By Anjanette Harris, University of Edinburgh, @anjiefitch
I have been to many music festivals in my time, but last month I went to my first Neuroscience Festival. Every two years, the British Neuroscience Association holds the Festival of Neuroscience, which boasts a jam-packed program of research talks from experts across many disciplines within neuroscience, as well as workshops and discussion forums. It is quite simply the national celebration of neuroscience.
Last month, nestled amongst the canals of Birmingham, the International Conference Center provided the perfect backdrop for over 1500 scientists from around the world to get together, share their latest data, and enthuse one another. This year, The Physiological Society hosted a strand running through the festival called The Neurobiology of Stress as part of their annual theme Making Sense of Stress. One of the symposia, organised by Professor Megan Holmes, brought together researchers from around the world, including myself, to present our work on imaging the emotional brain.
What puts us at risk of depression?
Dr Stella Chan, a lecturer in clinical psychology from the University of Edinburgh, kicked off with the staggering statistic that half of all cases of depression first occur in adolescence. Stella reminded us that adolescence is a tricky time in which teenagers struggle with intense emotions on the road to self-discovery. But why do some youngsters develop depression while others don’t?
To answer this question, Stella studies how young people perceive themselves and the world around them. One startling finding is that those at risk of depression find it harder to see joy in other people’s faces. Because Stella uses teenagers at risk of, but not yet suffering from, depression she is able to see if there are changes in perception that may flag up that a youngster is likely to develop depression. If Stella can untangle whether a negative self-opinion is the cause or consequence of depression, she may be able to develop mind-training techniques to prevent depression in those at risk.
Untangling cause and effect using mice
Dr Marloes Henckens, a post-doctoral researcher from the Donders Institute at Radboud University, presented her work on the effects of stress on brain function. She uses both human and mouse subjects to help her distinguish between cause and effect. Marloes began by setting her work in context; she highlighted that the brain is a collection of networks and that brain disorders are probably caused by disorders of the connections between different networks.
With that in mind, Marloes showed that stressing humans or giving them stress hormones caused the connections that make up the fear network to become stronger. While this is useful for priming a person to tackle danger, it may lead to an anxiety disorder, such as post traumatic stress disorder (PTSD) in which suffers are haunted by intense unpleasant memories. Marloes takes pictures of the brains of mice with PTSD-like symptoms and has shown that reduced activity at the front of the brain (important for reducing unpleasant memories) is a consequence and not the cause of PTSD. It remains to be seen how connections between different networks are affected in mice with PTSD.

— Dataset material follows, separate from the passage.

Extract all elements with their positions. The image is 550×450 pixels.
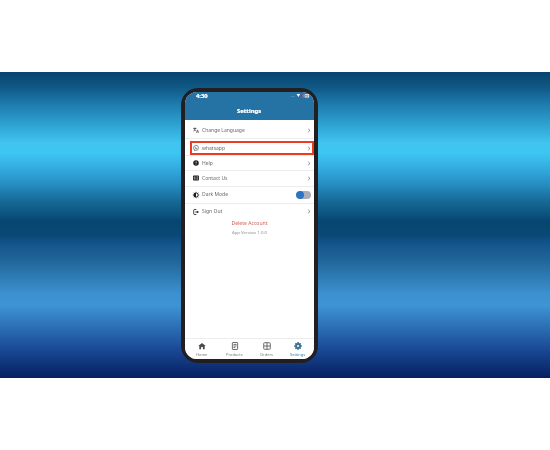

Hormonal influences on brain activity in rats
The following speaker, Professor Craig Ferris of Northeastern University, is the pioneer of imaging rats’ brains while they are awake. Craig began with a whistle-stop tour of the groundbreaking technology that he and his team have developed. His special scanning technology allows researchers to monitor brain activity while the rats are responding to things. For example, Craig showed changes in brain activity in mother rats as their pups start to suckle. It comes as no surprise that the brain areas involved in reward and motivation are active with breast-feeding. In fact, in these rats, breast-feeding is more rewarding than cocaine!

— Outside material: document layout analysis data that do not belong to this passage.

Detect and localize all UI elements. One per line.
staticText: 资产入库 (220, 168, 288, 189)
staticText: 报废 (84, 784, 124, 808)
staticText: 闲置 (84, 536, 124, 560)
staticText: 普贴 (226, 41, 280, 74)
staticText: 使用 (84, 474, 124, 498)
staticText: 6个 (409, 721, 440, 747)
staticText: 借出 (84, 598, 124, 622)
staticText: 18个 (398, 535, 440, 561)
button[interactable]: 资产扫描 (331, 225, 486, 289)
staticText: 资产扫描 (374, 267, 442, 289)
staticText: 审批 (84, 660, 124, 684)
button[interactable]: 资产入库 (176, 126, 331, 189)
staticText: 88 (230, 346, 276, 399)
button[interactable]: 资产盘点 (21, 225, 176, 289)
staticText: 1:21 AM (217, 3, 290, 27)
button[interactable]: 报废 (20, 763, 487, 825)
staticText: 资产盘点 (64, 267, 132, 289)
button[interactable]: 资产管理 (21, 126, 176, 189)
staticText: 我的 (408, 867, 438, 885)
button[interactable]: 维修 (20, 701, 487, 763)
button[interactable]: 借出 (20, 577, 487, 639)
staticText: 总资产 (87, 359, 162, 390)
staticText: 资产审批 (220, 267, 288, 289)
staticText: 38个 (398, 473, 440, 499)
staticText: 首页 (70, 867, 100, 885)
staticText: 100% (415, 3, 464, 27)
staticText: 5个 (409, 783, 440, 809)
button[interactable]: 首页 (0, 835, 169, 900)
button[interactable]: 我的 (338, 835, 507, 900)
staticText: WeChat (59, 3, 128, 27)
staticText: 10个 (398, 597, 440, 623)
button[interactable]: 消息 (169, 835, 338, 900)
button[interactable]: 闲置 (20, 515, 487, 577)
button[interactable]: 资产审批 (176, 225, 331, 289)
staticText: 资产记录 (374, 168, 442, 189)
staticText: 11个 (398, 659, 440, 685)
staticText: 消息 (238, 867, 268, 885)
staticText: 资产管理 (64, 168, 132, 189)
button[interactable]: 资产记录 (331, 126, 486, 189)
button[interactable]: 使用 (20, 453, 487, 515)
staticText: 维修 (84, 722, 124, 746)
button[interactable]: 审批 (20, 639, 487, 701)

Craig then presented images of brain activity involved in aggression. To observe this, he first took pictures of the brain of a male rat that was happily lying in the scanner with its girlfriend, and then introduced an unfamiliar male rat and observed the changes in the first rat’s brain. The abrupt change in brain activity that was seen in the male rat’s brain might be described as blind rage, as it is similar to that observed with the onset of a seizure. Craig’s ambition knows no bounds: he finished his talk with musing on whether he could fit a killer whale into his brain scanner!

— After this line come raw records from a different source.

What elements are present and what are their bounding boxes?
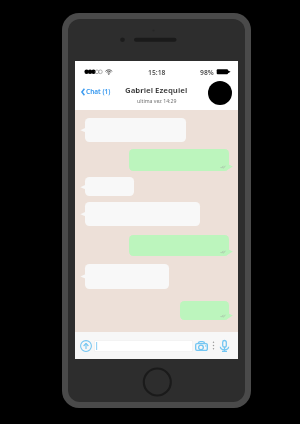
button[interactable] [129,235,229,256]
staticText: Gabriel Ezequiel [125,85,188,96]
button[interactable]: Chat (1) [81,87,111,96]
staticText: 98% [200,68,214,77]
button[interactable] [129,149,229,171]
staticText: ultima vez 14:29 [137,97,177,104]
button[interactable] [180,301,229,320]
button[interactable]: Attach [79,339,93,353]
staticText: 15:18 [148,68,166,77]
button[interactable]: Contact photo [208,81,232,105]
button[interactable] [85,177,134,196]
button[interactable]: Voice message [218,339,231,352]
button[interactable]: Camera [194,339,208,353]
staticText: Chat (1) [86,87,111,96]
button[interactable] [94,340,193,352]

The impact of stress on emotional memory in rats
The final speaker was me, Dr Anjanette Harris. I’m a post-doctoral researcher from the laboratory of Megan Holmes at the University of Edinburgh. I want to understand how stress affects brain function. This is particularly tricky to study in humans, especially if we want to look at the effects of early life stress on the brain, so we use rats (read more on the importance of using rodents in psychiatric research in my previous blog post). The work that I presented uses the technology of Craig Ferris coupled with memory exercises for rats that we specialize in designing. We have shown that rats that experience stress in early life form stronger memories of unpleasant experiences. These rats also have stronger activity in brain areas involved in fear when recalling unpleasant experiences in adulthood. This mirrors what is found in humans and means that we may be able to test potential therapies for human memory disorders on rats, ensuring that the treatments target appropriate areas in the brain.